This assignment, like the preceding one, explores a lot of different concepts in recursion. If you start typing out code without a clear sense of how your recursive solution will work, chances are you’ll end up going down the wrong path. Before you begin coding, try thinking about the recursive structure of the code you’re writing. Does anything fall into one of the nice categories we’ve seen before (listing subsets, permutations, combinations, etc.)? Is there a nice decision tree you can draw? If you’re using backtracking, what choices can you make at each step? Talking through these questions before you start coding and making sure you have a good conceptual understanding of what it is that you need to do can save you many, many hours of coding and debugging.
Turn in only the following files:
RecursionToTheRescue.cpp, the C++ code for the 4 required functions (excluding a main function)DNADetectiveTests.cpp, the C++ code for the DNA Detective unit testsdebugging.txt, a file detailing a bug you encountered in this assignment and how you approached debugging it (provided in the res/ folder)You have a lot of time to complete this assignment, so make sure that you’re not putting it off to the last minute. Here’s a rough timetable that we think should be pretty manageable:
Best of luck on this assignment!
As in other assignments, you should follow our Style Guide for information about expected coding style. You are also expected to follow all of the general style constraints emphasized in the Homework 1-3 specs, such as the ones about good problem decomposition, parameters, using proper C++ idioms, and commenting. The following are additional points of emphasis and style constraints specific to this problem:
Recursion: Part of your grade will come from appropriately utilizing recursion to implement your algorithm as described previously. We will also grade on the elegance of your recursive algorithm; don't create special cases in your recursive code if they are not necessary. Avoid "arm's length" recursion, which is where the true base case is not found and unnecessary code/logic is stuck into the recursive case. Redundancy in recursive code is another major grading focus; avoid repeated logic as much as possible. As mentioned previously, it is fine (sometimes necessary) to use "helper" functions to assist you in implementing the recursive algorithms for any part of the assignment.

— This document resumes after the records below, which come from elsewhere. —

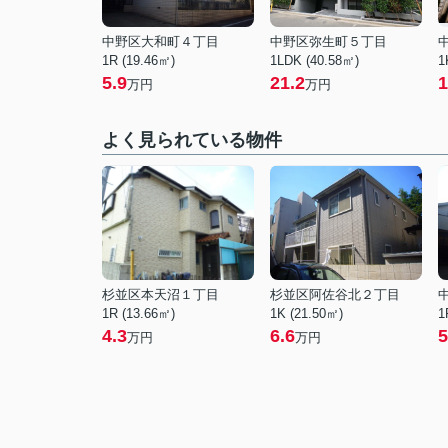
中野区大和町４丁目
中野区弥生町５丁目
1R (19.46㎡)
1LDK (40.58㎡)
1
5.9
21.2
1
万円
万円
よく見られている物件
杉並区本天沼１丁目
杉並区阿佐谷北２丁目
1R (13.66㎡)
1K (21.50㎡)
1
4.3
6.6
5
万円
万円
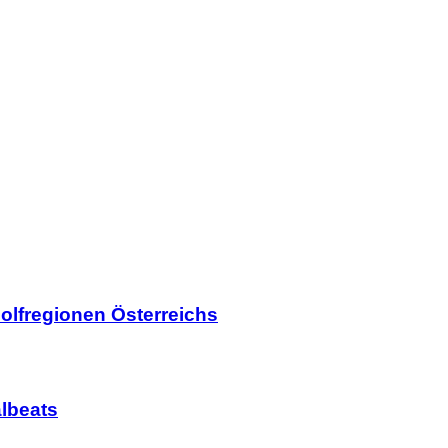
olfregionen Österreichs
lbeats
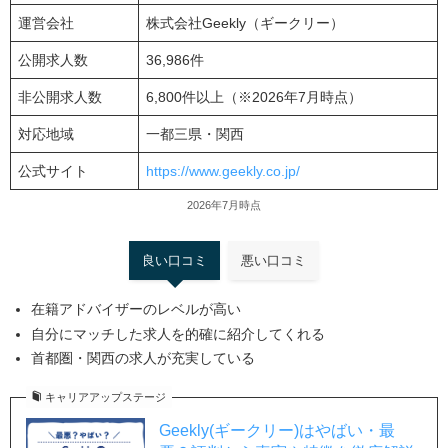
運営会社
株式会社Geekly（ギークリー）
公開求人数
36,986件
非公開求人数
6,800件以上（※2026年7月時点）
対応地域
一都三県・関西
公式サイト
https://www.geekly.co.jp/
2026年7月時点
良い口コミ
悪い口コミ
在籍アドバイザーのレベルが高い
自分にマッチした求人を的確に紹介してくれる
首都圏・関西の求人が充実している
キャリアアップステージ
Geekly(ギークリー)はやばい・最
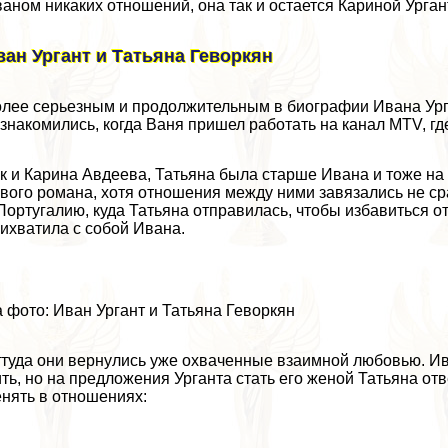
аном никаких отношений, она так и остается Кариной Урган
ван Ургант и Татьяна Геворкян
лее серьезным и продолжительным в биографии Ивана Урга
знакомились, когда Ваня пришел работать на канал MTV, гд
к и Карина Авдеева, Татьяна была старше Ивана и тоже на 
вого романа, хотя отношения между ними завязались не ср
Португалию, куда Татьяна отправилась, чтобы избавиться о
ихватила с собой Ивана.
 фото: Иван Ургант и Татьяна Геворкян
туда они вернулись уже охваченные взаимной любовью. Ива
ть, но на предложения Урганта стать его женой Татьяна отв
нять в отношениях:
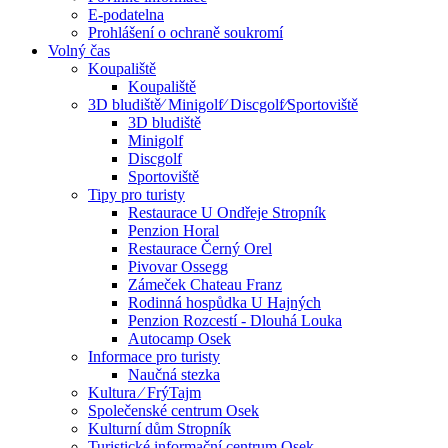
E-podatelna
Prohlášení o ochraně soukromí
Volný čas
Koupaliště
Koupaliště
3D bludiště⁄ Minigolf⁄ Discgolf⁄Sportoviště
3D bludiště
Minigolf
Discgolf
Sportoviště
Tipy pro turisty
Restaurace U Ondřeje Stropník
Penzion Horal
Restaurace Černý Orel
Pivovar Ossegg
Zámeček Chateau Franz
Rodinná hospůdka U Hajných
Penzion Rozcestí - Dlouhá Louka
Autocamp Osek
Informace pro turisty
Naučná stezka
Kultura ⁄ FrýTajm
Společenské centrum Osek
Kulturní dům Stropník
Turistické informační centrum Osek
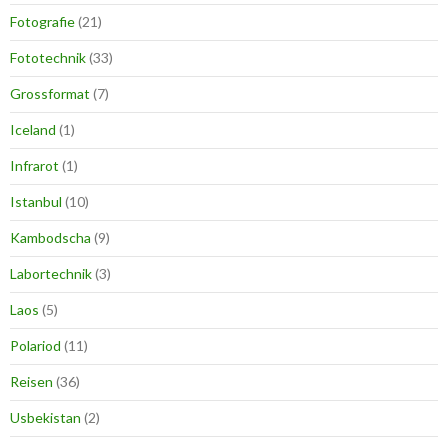
Fotografie
(21)
Fototechnik
(33)
Grossformat
(7)
Iceland
(1)
Infrarot
(1)
Istanbul
(10)
Kambodscha
(9)
Labortechnik
(3)
Laos
(5)
Polariod
(11)
Reisen
(36)
Usbekistan
(2)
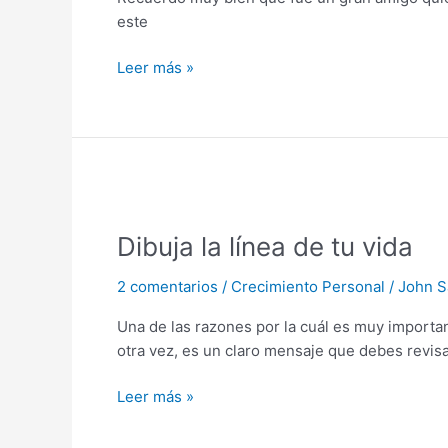
este
Leer más »
Dibuja
la
Dibuja la línea de tu vida
línea
de
2 comentarios
/
Crecimiento Personal
/
John S
tu
vida
Una de las razones por la cuál es muy importan
otra vez, es un claro mensaje que debes revis
Leer más »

Variables: While not new to this assignment, we want to stress that you should not make any global or static variables (unless they are constants declared with the const keyword). Do not use globals as a way of getting around proper recursion and parameter-passing on this assignment.
Unit Tests: Make sure that your unit tests for problem 3 (DNA Detective) test as small, isolated components of your function as possible. Make sure to give each test a detailed name, and comment above it explaining what it is testing.
You may optionally work on this assignment as a pair programming assignment. If you would like to work in a pair on this assignment, you may, under the following conditions:
You have just been hired as the Minister of Health for the small country of Recursia. Recursia has recently had major economic growth and has been building a network of national hospitals. But now, they face a crisis - no one has told the Recursian doctors which patients to see. They’re Doctors Without Orders! As Minister of Health, it's time to help the Recursians with their medical needs.
Consider the following two structs, which represent doctors and patients, respectively:
struct Doctor {
string name;
int hoursFree;
};
struct Patient {
string name;
int hoursNeeded;
};
Each doctor has a number of hours they're capable of working in a day, and each patient has a number of hours they need to be seen for. Your task is to write a function
bool canAllPatientsBeSeen(const Vector<Doctor>& doctors, const Vector<Patient>& patients, Map<string, Set<string>>& schedule);
that takes as input a list of available doctors, a list of available patients, then returns whether it's possible to schedule all the patients so that each one is seen by a doctor for the appropriate amount of time. Each patient must be seen by a single doctor, so, for example, a patient who needs five hours of time can't be seen by five doctors for one hour each. If it is possible to schedule everyone, the function should fill in the final schedule parameter by associating each doctor’s name (as a key) with the set of the names of patients they should see (the value).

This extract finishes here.